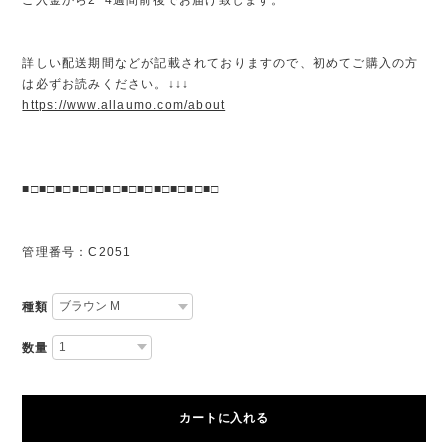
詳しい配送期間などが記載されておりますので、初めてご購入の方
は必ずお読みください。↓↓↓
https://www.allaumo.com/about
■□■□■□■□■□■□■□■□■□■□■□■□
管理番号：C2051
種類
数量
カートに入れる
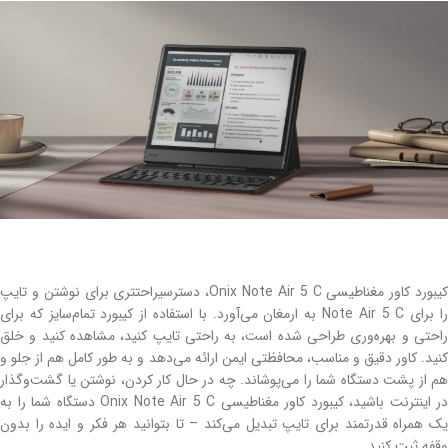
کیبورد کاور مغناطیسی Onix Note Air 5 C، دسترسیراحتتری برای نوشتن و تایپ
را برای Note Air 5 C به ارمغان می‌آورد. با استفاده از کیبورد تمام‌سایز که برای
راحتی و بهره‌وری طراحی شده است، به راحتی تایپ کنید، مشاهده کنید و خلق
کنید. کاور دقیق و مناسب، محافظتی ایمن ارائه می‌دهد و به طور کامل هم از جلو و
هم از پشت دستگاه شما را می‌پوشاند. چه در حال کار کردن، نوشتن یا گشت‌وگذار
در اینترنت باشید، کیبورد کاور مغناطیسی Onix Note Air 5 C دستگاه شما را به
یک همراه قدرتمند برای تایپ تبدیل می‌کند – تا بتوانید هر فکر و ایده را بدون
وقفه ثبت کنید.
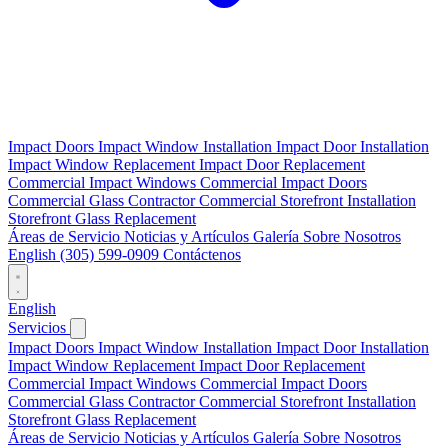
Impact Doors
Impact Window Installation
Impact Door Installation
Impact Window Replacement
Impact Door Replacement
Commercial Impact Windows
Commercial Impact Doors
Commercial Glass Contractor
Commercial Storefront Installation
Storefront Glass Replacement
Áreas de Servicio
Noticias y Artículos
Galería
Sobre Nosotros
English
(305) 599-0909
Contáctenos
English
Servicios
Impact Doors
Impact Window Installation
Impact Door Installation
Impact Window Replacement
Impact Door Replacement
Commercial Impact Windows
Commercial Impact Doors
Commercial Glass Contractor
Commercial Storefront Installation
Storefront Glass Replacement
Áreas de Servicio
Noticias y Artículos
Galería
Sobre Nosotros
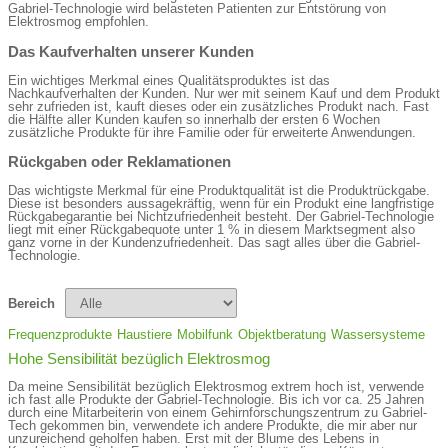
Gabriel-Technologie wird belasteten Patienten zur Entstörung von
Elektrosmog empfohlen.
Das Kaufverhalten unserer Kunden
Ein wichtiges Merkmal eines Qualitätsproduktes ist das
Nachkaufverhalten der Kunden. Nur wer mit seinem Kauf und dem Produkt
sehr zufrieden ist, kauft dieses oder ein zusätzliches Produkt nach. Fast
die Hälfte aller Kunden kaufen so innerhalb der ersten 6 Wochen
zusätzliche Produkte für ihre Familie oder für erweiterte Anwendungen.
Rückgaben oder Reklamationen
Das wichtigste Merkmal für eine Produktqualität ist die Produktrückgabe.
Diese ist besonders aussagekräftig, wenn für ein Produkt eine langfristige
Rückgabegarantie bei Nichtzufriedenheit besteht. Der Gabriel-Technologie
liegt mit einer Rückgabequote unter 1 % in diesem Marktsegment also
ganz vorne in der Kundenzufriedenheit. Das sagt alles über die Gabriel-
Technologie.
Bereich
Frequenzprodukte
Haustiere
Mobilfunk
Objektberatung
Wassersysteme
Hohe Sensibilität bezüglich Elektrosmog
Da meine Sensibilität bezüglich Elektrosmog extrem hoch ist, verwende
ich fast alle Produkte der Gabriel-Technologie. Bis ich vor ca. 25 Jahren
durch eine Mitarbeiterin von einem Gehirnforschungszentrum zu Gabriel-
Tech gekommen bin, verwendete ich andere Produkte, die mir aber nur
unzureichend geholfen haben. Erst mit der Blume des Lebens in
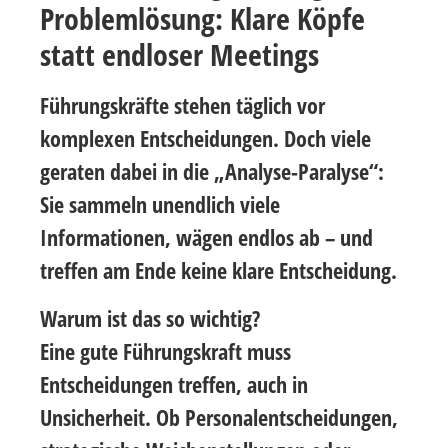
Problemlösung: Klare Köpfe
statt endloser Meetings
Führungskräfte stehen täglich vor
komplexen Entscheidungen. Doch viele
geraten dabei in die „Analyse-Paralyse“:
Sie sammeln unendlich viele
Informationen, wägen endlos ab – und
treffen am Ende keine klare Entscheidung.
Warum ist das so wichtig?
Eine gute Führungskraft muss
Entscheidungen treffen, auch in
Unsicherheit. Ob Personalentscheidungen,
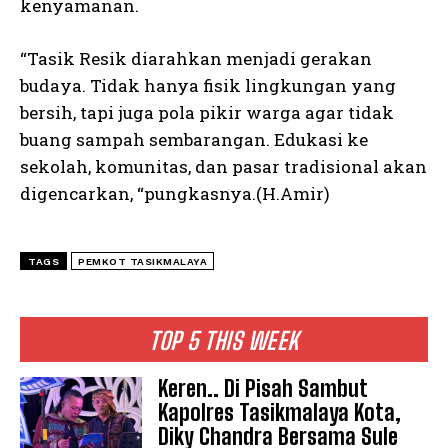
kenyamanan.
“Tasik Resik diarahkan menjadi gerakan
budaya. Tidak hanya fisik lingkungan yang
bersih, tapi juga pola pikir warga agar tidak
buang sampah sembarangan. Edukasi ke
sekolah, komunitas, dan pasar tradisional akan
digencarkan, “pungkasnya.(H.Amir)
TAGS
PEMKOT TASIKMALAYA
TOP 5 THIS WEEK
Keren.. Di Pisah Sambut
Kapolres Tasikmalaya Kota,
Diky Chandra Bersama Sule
...
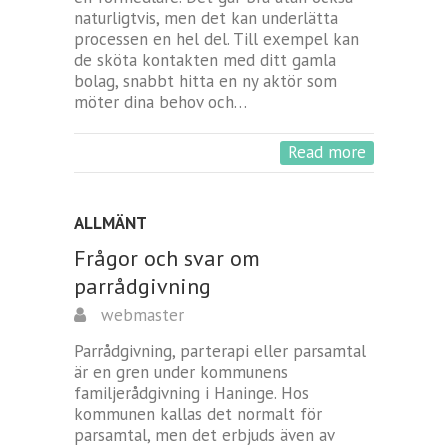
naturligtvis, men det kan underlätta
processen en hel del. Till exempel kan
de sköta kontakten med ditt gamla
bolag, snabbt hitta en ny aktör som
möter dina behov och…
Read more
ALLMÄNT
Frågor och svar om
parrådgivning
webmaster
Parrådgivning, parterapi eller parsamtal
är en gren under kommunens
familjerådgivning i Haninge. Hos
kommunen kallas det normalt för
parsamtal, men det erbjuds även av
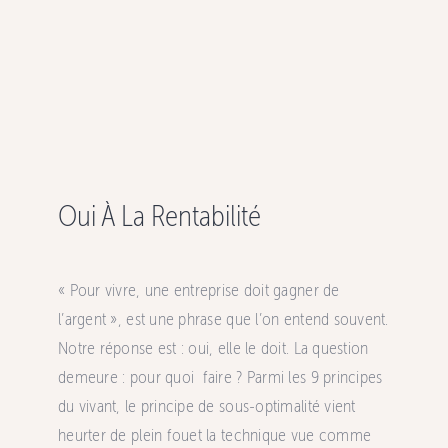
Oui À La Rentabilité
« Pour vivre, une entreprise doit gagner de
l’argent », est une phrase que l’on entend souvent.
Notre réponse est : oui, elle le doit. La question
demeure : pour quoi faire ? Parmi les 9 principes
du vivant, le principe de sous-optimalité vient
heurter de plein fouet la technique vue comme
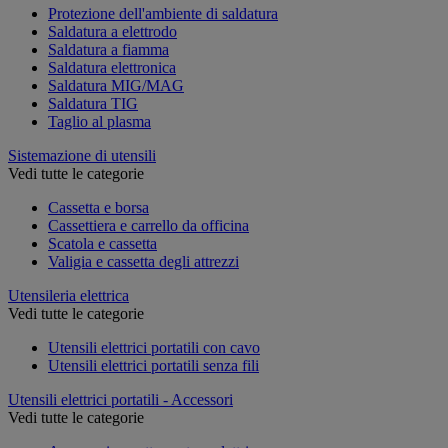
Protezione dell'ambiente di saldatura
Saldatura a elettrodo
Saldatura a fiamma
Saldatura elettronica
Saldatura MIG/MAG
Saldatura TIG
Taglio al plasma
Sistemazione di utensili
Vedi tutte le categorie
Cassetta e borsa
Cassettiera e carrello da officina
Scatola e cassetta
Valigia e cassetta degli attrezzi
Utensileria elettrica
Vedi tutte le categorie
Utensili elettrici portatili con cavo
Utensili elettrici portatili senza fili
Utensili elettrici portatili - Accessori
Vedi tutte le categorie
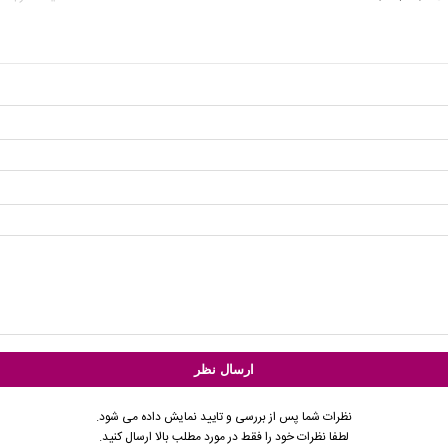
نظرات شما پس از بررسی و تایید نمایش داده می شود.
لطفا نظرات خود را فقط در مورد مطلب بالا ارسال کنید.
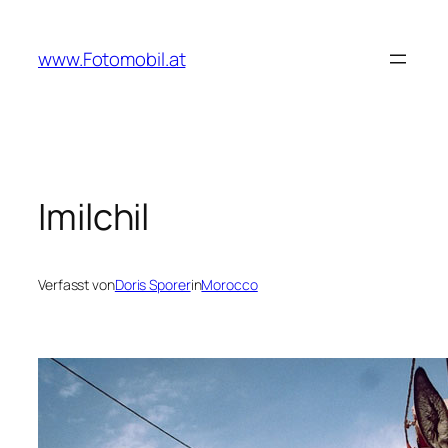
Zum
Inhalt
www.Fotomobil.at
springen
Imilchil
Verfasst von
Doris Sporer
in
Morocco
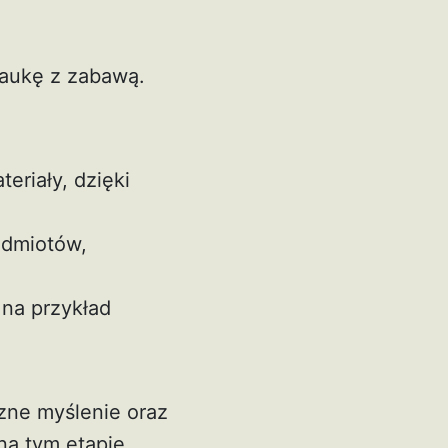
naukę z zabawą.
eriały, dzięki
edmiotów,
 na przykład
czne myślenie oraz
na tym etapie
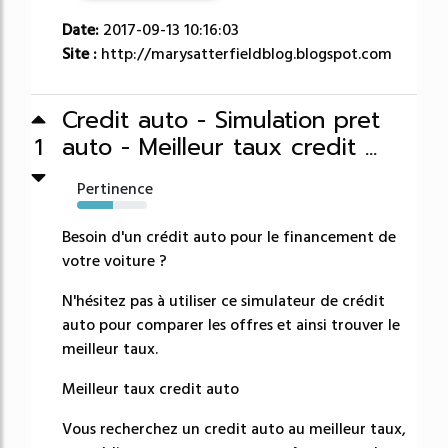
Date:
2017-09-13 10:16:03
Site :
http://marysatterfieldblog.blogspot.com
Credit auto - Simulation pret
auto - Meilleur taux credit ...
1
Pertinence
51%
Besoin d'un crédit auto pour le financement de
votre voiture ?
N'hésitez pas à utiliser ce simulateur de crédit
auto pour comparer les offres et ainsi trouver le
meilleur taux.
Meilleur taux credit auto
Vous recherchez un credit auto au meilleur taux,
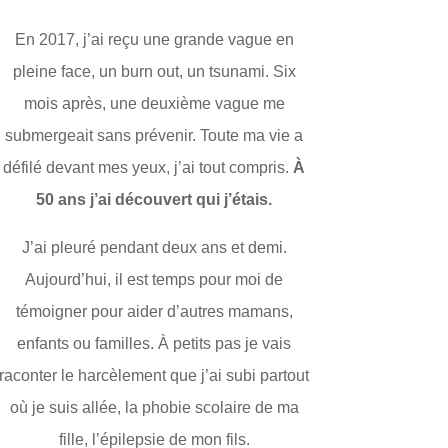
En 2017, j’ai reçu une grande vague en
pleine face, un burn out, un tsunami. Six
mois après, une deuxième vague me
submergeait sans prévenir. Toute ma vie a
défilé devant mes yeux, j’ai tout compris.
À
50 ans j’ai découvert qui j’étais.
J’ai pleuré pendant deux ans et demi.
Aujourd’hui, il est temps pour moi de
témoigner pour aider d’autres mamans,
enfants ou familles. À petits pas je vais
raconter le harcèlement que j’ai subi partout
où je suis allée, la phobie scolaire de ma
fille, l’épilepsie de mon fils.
...
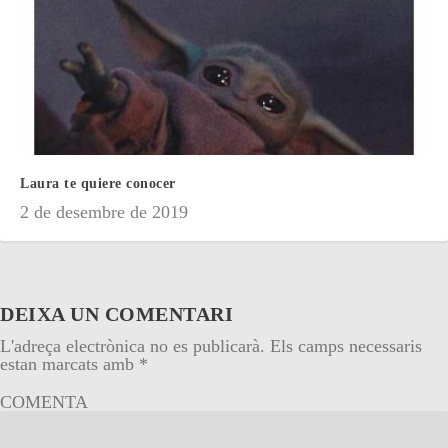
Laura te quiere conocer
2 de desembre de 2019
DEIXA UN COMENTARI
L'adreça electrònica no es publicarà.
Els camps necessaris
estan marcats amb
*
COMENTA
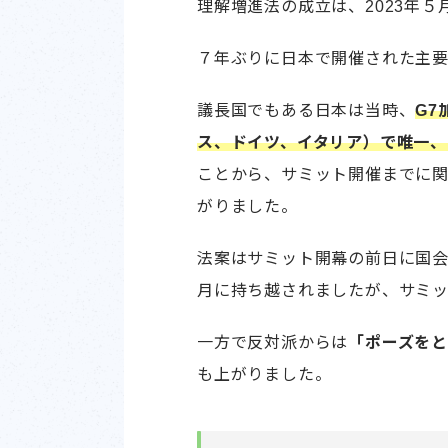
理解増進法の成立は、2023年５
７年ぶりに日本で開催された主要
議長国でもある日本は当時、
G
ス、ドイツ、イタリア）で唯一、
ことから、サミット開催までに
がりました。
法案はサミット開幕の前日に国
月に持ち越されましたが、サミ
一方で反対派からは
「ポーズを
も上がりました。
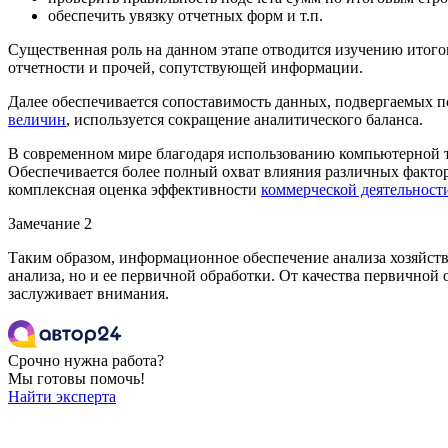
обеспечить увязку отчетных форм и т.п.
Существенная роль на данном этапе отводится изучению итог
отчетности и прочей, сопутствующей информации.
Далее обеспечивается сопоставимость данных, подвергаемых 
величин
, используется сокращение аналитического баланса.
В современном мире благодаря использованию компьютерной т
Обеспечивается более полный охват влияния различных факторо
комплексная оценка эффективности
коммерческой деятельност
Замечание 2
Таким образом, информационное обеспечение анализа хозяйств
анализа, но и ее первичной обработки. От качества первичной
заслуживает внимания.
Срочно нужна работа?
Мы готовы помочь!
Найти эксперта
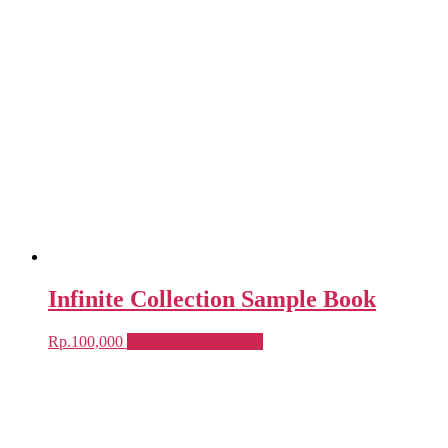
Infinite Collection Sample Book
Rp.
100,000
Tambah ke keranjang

*Assignment:* Keeping every character as it is, restate the lines above that run from the line with "را برای Note" through the line with "کنید. کاور دقیق", both included, and nothing else.

*Completed task:*
را برای Note Air 5 C به ارمغان می‌آورد. با استفاده از کیبورد تمام‌سایز که برای
راحتی و بهره‌وری طراحی شده است، به راحتی تایپ کنید، مشاهده کنید و خلق
کنید. کاور دقیق و مناسب، محافظتی ایمن ارائه می‌دهد و به طور کامل هم از جلو و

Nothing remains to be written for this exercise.